The forces that drive growth at FDA are legitimate ones and no Congress can “command the tide to retreat.” If anything, at least on the authorizing side, Congress continues to see more things that FDA should be doing, not fewer. This is why FDA needs to have the resources to do the job that the American public and Congress expect of them. Level funding, even for one year, is a burden. But if that is the best that is possible in FY 13, the agency can act responsibly to preserve its most important functions and continue to shift resources from lower to higher priorities.

Two years of level funding would be positively harmful to FDA and an 8% cut (via sequestration) would be devastating.

Even without Congress in town, August will also not be a quiet month with regard to the fight over sequestration. Before leaving, Congress passed a law directing the President to report on the specific impact a sequestration would have on government programs. The hope is that this “transparency” will fright/shock Congress and motivate grassroots — providing the political will to make difficult decisions and establish priorities rather than give in to the meat-axe approach of cutting everything equally.
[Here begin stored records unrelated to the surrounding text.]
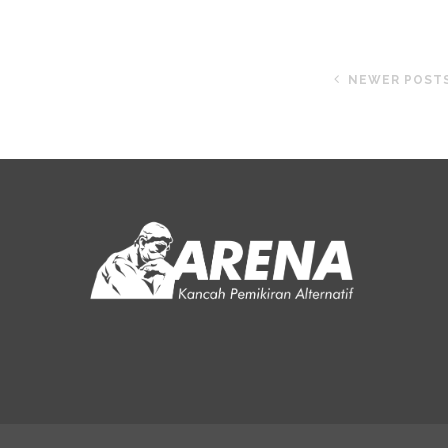
NEWER POST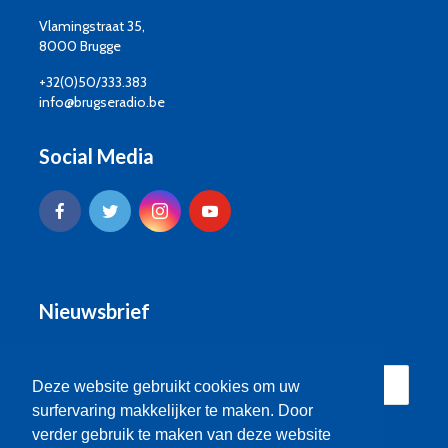
Vlamingstraat 35,
8000 Brugge
+32(0)50/333.383
info@brugseradio.be
Social Media
Nieuwsbrief
Deze website gebruikt cookies om uw
surfervaring makkelijker te maken. Door
verder gebruik te maken van deze website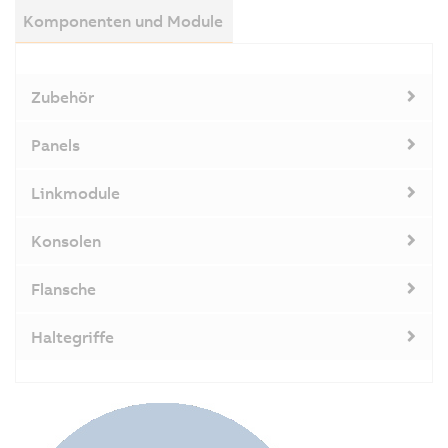
D
Komponenten und Module
m
P
w
Zubehör
di
a
Panels
T
ve
Linkmodule
D
G
Konsolen
er
n
Flansche
d
g
Haltegriffe
m
B
d
E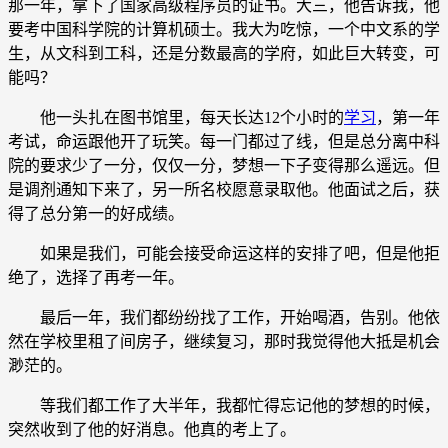
那一年，拿下了国家高级程序员的证书。大三，他告诉我，他
要考中国科学院的计算机硕士。我大为吃惊，一个中文系的学
生，从文科到工科，还是分数最高的学府，如此巨大转变，可
能吗？
他一头扎在图书馆里，每天长达12个小时的
学习
，第一年
考试，命运跟他开了玩笑。每一门都过了线，但是总分离中科
院的要求少了一分，仅仅一分，梦想一下子变得那么遥远。但
是调剂通知下来了，另一所名校愿意录取他。他面试之后，获
得了总分第一的好成绩。
如果是我们，可能会接受命运这样的安排了吧，但是他拒
绝了，选择了再考一年。
最后一年，我们都纷纷找了工作，开始喝酒，告别。他依
然在学校里租了间房子，继续复习，那时我觉得他大抵是机会
渺茫的。
等我们都工作了大半年，我都忙得忘记他的梦想的时候，
突然收到了他的好消息。他真的考上了。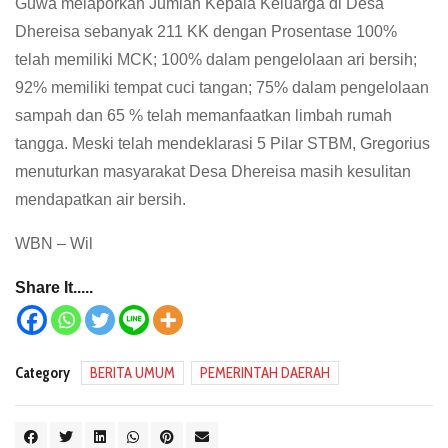
Guwa melaporkan Jumlah Kepala Keluarga di Desa
Dhereisa sebanyak 211 KK dengan Prosentase 100%
telah memiliki MCK; 100% dalam pengelolaan ari bersih;
92% memiliki tempat cuci tangan; 75% dalam pengelolaan
sampah dan 65 % telah memanfaatkan limbah rumah
tangga. Meski telah mendeklarasi 5 Pilar STBM, Gregorius
menuturkan masyarakat Desa Dhereisa masih kesulitan
mendapatkan air bersih.
WBN – Wil
Share It.....
Category
BERITA UMUM
PEMERINTAH DAERAH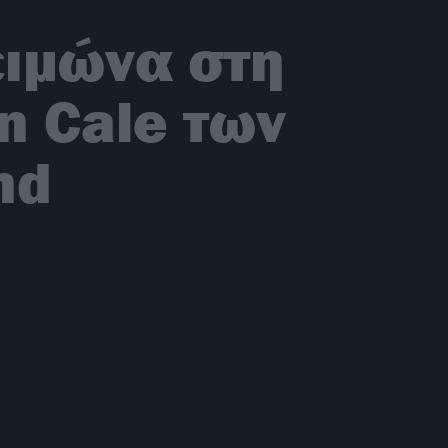
ειμώνα στη
n Cale των
nd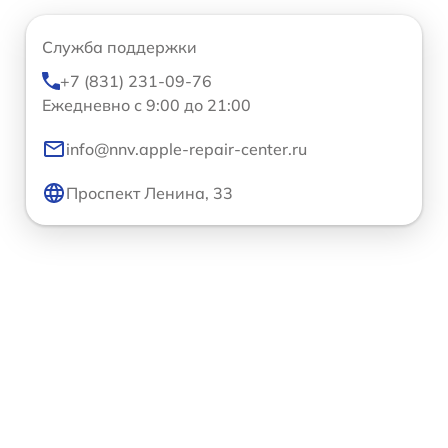
Служба поддержки
+7 (831) 231-09-76
Ежедневно с 9:00 до 21:00
info@nnv.apple-repair-center.ru
Проспект Ленина, 33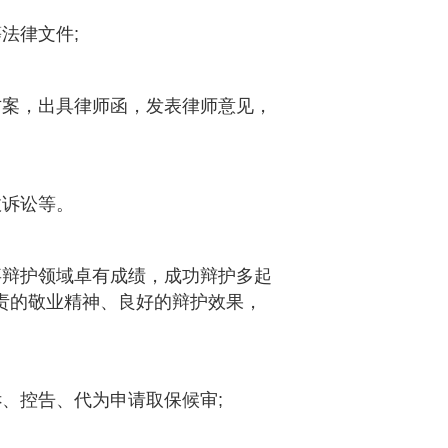
法律文件;
方案，出具律师函，发表律师意见，
政诉讼等。
辩护领域卓有成绩，成功辩护多起
责的敬业精神、良好的辩护效果，
、控告、代为申请取保候审;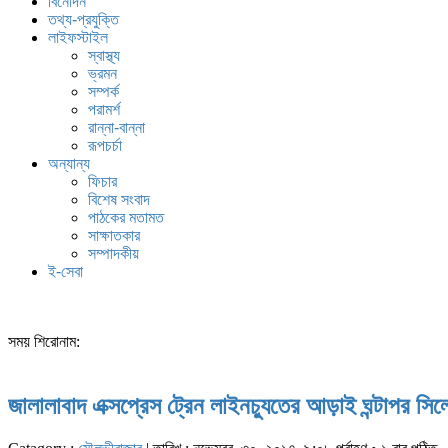
বিনোদন
তথ্য-প্রযুক্তি
লাইফস্টাইল
স্বাস্থ্য
ভ্রমন
সম্পর্ক
পরামর্শ
রান্না-বান্না
রূপচর্চা
অন্যান্য
ফিচার
বিশেষ সংবাদ
পাঠকের মতামত
সাক্ষাতকার
সম্পাদকীয়
ই-সেবা
সময় শিরোনাম:
জালালাবাদ এক্সপ্রেস ট্রেন লাইনচ্যুতের আড়াই ঘন্টাপর স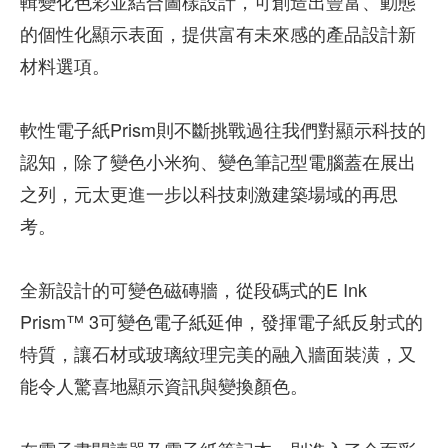
輯變化色彩並結合圖樣設計，可創造出豐富、動態
的個性化顯示表面，提供富有未來感的產品設計新
材料選項。
軟性電子紙Prism則不斷挑戰過往我們對顯示科技的
認知，除了變色小米狗、變色筆記型電腦蓋在展出
之列，元太更進一步以科技刺激建築場域的再思
考。
全新設計的可變色磁磚牆，從段碼式的E Ink
Prism™ 3可變色電子紙延伸，發揮電子紙反射式的
特質，讓石材或玻璃紋理完美的融入牆面裝潢，又
能令人驚喜地顯示資訊與變換顏色。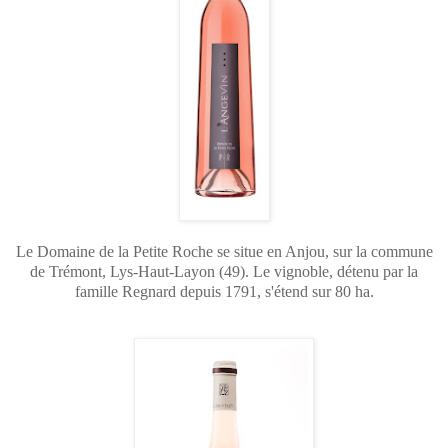
Le Domaine de la Petite Roche se situe en Anjou, sur la commune
de Trémont, Lys-Haut-Layon (49). Le vignoble, détenu par la
famille Regnard depuis 1791, s'étend sur 80 ha.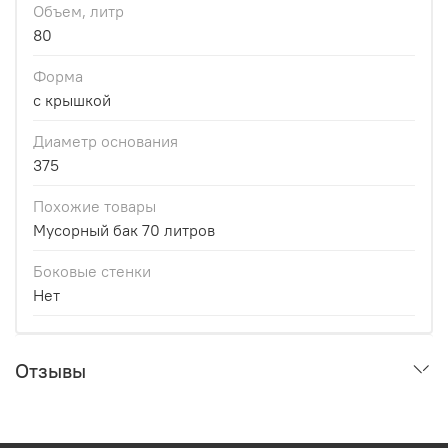
Объем, литр
80
Форма
с крышкой
Диаметр основания
375
Похожие товары
Мусорный бак 70 литров
Боковые стенки
Нет
Отзывы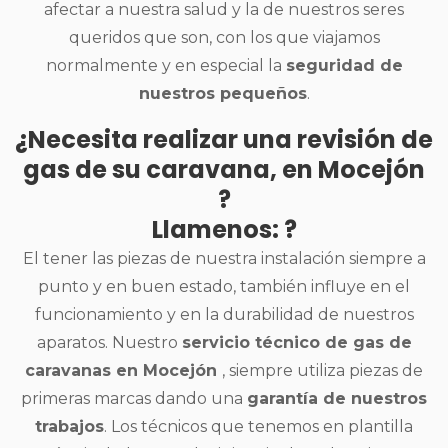
afectar a nuestra salud y la de nuestros seres
queridos que son, con los que viajamos
normalmente y en especial la
seguridad de
nuestros pequeños
.
¿Necesita realizar una revisión de
gas de su caravana, en Mocejón
?
Llamenos: ?
El tener las piezas de nuestra instalación siempre a
punto y en buen estado, también influye en el
funcionamiento y en la durabilidad de nuestros
aparatos. Nuestro
servicio técnico de gas de
caravanas en Mocejón
, siempre utiliza piezas de
primeras marcas dando una
garantía de nuestros
trabajos
. Los técnicos que tenemos en plantilla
As noted in several publications this week, from a political/institutional standpoint, the big losers are the appropriations committees. It has always been their job to take the available federal budget and determine the priorities among all of the demands for federal monies. Sequestration takes that power away from them. Sequestration prevents the appropriations committees from deciding that federal programs that are growing quickly to meet critical public needs — such as FDA — should receive better funding, while other less valuable programs should be cut or eliminated.

This brings us to one of the Alliance’s key themes: FDA will always do better when Congress is honestly assessing priorities and making choices. If FDA receives the same cut (or even the same raise) as all other federal programs, then Congress and the President have not acknowledged the centrality and importance of FDA to public health and safety, as well as its role in jobs and economic growth.